Am I using inclusive language? Have I said something was “crazy” or “insane” and perpetuated ableism? Have I used a common colloquialism without knowing its racist history? Have I perpetuated a micro-aggression that harms or in some way, stereotypes the LGBTQ+ community? Have I perpetuated elitism amongst my own people in the Black community?
Have I apologized directly and adequately to everyone who requires it from me?
Do I demand from others what I don’t provide or give myself?
Have I watched someone else do harm and ridiculed/judged/acted holier than thou but didn’t learn from their mistake or reflect where I may have done the same thing? Or could do the same thing?
Have I not practiced what I preached?
Who do I owe an explanation, and who don’t I owe an explanation?
Have I recreated the harm that was done to me and done it to others?
Have I lost vision of what the true goal is?
Personally and most important for me - where does God fit into all of this? Has he been at the forefront of my mind during my actions? Or have I become self-serving and aggrandizing?
There are many more but these are what I could come up with for the time being.
Asking myself these questions are not so that I can create a pity party for myself and begin self-loathing. I self-reflect because it's good for my mental health. I self-reflect because it mends relationships and helps me treat the people I care about properly. I self-reflect because it helps me grow. I self-reflect because if I'm going to pave the way for young people behind me, or create spaces for them to comfortably occupy, I want to do it properly.
Self-reflection is so valuable and yet, its free. It prevents me from being "holier than thou". Acting as if I could never be the one in the “hot seat”. It maintains and nurtures my humility. I won’t give unsolicited opinions on situations I have never been in and don’t understand fully, because I think about how that feels when it’s done to me. I recognize nuance matters. And that virtually nothing happens in a vacuum.
This is not some call to action for the world or anybody else. I’m not taking this as an opportunity to call out all of the ways everyone else is doing something wrong, but to acknowledge all the ways I might have contributed to harm. Whether public or in private, whether in my career or personal life. Whether to friends or to strangers or people I don't even know yet. I write these words online but I’m really just talking to myself.
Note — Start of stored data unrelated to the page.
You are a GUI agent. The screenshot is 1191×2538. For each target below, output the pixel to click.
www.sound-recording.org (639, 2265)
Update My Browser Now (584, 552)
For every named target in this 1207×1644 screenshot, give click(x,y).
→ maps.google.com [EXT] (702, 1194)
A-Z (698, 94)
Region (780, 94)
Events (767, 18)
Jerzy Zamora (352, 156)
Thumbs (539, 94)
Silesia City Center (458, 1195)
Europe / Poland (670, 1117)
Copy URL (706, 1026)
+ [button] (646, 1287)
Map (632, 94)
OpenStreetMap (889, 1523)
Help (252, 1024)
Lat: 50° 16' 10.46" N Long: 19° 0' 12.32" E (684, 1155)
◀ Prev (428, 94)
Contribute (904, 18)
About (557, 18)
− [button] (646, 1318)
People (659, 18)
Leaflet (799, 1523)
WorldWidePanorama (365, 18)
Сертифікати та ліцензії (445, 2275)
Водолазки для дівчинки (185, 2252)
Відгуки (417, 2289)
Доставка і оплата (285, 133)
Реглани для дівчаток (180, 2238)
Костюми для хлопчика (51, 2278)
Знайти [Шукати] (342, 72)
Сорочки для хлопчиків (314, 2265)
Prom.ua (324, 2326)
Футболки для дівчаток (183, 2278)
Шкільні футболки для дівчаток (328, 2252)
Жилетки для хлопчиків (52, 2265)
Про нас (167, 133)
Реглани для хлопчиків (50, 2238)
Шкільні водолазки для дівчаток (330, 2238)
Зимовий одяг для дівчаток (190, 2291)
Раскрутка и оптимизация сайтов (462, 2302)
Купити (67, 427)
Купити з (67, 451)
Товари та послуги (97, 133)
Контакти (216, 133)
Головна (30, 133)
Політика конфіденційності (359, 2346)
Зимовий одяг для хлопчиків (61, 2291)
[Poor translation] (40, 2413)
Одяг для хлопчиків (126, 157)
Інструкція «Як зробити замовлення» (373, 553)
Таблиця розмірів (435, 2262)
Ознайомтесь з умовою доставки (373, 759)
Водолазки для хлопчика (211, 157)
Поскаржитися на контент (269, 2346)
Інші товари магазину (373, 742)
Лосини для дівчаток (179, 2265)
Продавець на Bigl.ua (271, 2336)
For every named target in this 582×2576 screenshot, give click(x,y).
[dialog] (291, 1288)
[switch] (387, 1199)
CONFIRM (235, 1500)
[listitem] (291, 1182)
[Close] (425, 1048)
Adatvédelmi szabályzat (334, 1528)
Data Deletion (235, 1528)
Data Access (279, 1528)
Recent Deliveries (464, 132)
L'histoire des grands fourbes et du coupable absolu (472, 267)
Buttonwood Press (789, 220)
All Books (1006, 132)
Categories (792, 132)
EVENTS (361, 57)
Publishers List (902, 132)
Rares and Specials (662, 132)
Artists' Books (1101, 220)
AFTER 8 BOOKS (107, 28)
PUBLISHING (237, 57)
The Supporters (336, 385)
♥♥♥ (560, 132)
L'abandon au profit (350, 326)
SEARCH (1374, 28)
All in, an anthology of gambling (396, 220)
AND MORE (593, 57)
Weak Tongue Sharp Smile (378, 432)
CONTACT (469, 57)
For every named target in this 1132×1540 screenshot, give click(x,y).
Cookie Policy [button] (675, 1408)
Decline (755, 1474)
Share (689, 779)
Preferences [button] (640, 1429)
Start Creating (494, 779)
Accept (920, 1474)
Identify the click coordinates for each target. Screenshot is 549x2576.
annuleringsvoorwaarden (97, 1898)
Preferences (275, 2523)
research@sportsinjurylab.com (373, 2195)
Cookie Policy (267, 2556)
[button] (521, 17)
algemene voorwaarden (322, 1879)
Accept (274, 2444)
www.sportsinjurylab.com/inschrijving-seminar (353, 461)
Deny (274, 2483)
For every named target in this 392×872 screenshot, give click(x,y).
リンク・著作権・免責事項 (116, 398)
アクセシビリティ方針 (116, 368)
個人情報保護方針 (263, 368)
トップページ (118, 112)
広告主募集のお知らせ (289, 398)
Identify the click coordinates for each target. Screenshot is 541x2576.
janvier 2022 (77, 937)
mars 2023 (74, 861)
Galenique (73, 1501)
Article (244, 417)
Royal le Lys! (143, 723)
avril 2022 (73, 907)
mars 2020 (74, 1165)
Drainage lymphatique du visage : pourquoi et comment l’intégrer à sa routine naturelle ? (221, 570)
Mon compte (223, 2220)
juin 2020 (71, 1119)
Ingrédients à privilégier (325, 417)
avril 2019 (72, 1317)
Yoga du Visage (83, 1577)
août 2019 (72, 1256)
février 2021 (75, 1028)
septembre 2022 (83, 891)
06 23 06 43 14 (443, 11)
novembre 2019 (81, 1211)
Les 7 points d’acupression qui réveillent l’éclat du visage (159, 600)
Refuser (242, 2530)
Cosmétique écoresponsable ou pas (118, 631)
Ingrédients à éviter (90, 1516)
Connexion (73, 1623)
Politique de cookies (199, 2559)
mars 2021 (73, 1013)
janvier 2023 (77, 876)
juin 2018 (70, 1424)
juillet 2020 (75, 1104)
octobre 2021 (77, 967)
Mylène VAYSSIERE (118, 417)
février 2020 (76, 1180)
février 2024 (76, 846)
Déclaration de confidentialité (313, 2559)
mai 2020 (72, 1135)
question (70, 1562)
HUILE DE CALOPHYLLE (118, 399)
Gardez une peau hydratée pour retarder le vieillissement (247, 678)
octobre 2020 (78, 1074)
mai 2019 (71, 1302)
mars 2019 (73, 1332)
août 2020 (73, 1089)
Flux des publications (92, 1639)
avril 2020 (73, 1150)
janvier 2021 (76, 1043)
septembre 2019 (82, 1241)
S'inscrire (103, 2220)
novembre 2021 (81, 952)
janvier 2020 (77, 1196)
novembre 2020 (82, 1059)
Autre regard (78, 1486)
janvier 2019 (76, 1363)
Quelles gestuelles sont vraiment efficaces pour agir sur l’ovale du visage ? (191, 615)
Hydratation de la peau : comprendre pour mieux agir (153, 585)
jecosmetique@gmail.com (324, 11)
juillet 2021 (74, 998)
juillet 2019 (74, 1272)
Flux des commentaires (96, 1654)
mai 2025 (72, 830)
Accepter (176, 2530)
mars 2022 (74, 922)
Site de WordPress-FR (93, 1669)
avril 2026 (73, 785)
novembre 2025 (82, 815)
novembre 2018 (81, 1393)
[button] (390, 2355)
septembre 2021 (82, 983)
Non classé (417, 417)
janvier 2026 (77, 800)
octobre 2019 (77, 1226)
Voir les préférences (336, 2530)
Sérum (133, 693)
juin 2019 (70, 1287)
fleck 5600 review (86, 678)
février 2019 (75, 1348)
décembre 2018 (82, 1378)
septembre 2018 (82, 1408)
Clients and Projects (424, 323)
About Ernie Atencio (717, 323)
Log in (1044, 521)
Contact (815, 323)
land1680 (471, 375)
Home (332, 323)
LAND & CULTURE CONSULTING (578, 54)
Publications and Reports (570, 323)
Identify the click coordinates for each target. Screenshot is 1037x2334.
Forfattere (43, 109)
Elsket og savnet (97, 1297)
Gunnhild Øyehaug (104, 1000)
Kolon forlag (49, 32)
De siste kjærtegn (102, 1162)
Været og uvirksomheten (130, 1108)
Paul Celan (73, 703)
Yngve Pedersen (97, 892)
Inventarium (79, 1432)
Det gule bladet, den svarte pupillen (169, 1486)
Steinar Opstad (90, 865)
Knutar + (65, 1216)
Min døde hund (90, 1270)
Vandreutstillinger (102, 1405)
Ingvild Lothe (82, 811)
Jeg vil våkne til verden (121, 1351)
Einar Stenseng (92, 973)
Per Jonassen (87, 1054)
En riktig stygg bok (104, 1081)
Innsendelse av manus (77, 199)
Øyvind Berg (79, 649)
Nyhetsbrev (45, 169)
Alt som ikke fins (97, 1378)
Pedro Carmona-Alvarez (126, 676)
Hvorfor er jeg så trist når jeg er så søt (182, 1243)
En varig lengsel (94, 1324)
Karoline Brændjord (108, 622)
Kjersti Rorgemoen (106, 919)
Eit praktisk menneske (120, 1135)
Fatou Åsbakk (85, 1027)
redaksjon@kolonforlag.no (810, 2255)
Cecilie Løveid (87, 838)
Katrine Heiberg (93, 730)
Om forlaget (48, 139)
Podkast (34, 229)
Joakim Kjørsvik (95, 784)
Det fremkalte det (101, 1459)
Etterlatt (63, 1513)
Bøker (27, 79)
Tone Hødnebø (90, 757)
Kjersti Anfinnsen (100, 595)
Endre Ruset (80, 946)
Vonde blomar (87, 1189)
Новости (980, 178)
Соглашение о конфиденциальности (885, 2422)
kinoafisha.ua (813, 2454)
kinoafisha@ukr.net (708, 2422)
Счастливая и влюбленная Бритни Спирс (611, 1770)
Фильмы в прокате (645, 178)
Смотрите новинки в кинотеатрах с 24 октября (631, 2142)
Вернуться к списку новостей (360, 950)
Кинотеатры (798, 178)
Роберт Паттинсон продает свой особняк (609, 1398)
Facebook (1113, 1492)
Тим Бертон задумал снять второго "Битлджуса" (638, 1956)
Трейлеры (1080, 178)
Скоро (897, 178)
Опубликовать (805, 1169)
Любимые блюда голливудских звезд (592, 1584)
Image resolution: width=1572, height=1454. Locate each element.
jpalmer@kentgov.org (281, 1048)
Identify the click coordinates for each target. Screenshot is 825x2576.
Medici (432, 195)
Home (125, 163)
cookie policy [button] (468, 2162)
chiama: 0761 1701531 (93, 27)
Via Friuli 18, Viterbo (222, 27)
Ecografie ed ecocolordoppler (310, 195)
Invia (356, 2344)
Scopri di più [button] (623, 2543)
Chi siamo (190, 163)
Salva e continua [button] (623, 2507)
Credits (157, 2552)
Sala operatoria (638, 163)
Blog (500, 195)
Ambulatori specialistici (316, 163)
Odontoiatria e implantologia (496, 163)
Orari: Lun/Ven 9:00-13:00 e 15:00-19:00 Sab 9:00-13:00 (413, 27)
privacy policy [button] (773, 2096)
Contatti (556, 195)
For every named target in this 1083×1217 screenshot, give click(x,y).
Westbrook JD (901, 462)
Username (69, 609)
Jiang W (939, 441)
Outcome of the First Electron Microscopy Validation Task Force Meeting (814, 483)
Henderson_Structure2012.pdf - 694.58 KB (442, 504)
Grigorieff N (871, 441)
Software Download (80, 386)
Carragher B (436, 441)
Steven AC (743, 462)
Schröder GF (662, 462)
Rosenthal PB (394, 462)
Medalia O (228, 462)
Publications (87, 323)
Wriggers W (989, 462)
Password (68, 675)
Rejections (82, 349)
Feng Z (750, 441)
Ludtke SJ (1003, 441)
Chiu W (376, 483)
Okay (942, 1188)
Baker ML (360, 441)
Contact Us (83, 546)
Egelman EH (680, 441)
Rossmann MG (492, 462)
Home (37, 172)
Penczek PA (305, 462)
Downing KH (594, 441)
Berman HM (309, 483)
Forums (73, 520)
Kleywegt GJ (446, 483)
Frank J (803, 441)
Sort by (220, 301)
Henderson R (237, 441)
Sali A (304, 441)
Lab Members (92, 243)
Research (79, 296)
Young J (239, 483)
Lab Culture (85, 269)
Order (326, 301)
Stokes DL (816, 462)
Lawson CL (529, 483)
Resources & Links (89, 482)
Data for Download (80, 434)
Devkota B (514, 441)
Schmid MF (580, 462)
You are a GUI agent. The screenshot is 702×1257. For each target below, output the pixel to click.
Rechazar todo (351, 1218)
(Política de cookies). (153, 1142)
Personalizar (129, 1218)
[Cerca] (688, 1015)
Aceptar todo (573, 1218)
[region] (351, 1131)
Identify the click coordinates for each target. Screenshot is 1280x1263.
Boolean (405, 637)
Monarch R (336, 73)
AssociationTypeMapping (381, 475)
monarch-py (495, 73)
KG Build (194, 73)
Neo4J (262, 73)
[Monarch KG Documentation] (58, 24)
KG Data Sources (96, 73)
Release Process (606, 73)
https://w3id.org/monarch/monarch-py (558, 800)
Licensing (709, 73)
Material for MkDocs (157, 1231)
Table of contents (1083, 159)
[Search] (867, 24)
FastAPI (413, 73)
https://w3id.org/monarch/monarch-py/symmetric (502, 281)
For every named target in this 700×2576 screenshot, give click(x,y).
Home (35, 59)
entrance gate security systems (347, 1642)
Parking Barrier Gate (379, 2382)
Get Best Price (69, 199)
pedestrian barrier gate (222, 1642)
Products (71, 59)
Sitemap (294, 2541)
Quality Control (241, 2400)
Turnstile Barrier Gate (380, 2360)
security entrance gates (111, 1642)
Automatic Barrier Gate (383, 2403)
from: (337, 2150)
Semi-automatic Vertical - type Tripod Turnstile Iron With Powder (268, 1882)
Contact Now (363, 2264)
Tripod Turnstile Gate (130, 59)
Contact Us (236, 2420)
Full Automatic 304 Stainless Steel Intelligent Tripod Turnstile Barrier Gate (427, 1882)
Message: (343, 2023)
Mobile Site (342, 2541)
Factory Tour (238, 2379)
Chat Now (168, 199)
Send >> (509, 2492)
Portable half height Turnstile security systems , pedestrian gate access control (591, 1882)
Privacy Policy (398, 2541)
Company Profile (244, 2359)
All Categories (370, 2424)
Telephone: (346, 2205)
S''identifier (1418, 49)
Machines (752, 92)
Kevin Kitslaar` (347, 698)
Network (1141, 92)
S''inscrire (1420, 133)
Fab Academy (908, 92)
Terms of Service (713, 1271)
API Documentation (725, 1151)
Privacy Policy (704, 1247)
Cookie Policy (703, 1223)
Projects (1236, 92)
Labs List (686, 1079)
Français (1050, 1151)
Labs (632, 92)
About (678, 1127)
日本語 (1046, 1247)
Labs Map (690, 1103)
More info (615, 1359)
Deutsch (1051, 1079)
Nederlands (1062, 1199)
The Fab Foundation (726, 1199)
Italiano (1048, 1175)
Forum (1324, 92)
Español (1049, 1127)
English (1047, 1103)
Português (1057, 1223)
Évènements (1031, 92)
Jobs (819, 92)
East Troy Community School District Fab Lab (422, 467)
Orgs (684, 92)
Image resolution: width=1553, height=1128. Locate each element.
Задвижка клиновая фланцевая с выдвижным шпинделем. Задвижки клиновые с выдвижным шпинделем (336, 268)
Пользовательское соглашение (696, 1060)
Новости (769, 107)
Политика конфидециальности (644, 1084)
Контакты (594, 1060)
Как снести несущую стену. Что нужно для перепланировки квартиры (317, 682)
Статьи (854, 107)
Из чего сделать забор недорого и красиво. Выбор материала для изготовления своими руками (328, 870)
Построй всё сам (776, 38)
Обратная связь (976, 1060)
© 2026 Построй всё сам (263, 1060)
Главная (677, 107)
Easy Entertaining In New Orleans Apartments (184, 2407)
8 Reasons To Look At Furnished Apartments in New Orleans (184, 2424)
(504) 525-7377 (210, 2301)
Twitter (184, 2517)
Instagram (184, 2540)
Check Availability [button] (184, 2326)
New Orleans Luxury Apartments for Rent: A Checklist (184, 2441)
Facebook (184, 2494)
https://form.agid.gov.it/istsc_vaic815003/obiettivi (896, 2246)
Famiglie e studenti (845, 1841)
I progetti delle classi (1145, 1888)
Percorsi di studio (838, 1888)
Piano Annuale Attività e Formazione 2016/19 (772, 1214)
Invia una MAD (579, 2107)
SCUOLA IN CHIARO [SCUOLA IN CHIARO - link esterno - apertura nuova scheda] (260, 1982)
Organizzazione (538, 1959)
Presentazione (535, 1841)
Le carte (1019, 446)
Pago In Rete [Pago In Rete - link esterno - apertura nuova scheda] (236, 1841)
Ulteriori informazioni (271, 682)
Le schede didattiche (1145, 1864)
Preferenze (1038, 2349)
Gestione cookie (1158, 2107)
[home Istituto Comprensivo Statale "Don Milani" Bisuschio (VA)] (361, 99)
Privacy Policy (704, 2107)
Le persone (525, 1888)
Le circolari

I have absolutely fallen short. I missed opportunities to practice compassion to the next person. I’ve participated and been complicit in people’s harm. In the end, it doesn’t really matter whether it was intentional or unintentional.
I have no intentions of policing anybody’s expression or how they react or don’t react. I’m just hoping that in my sharing of my own reflections, it could encourage others to do some self-reflection too. It’s an integral part of my healing, self-preservation and self-evolution. And it's an integral part of keeping together the communities/spaces we, and the people who came before us, worked so hard create.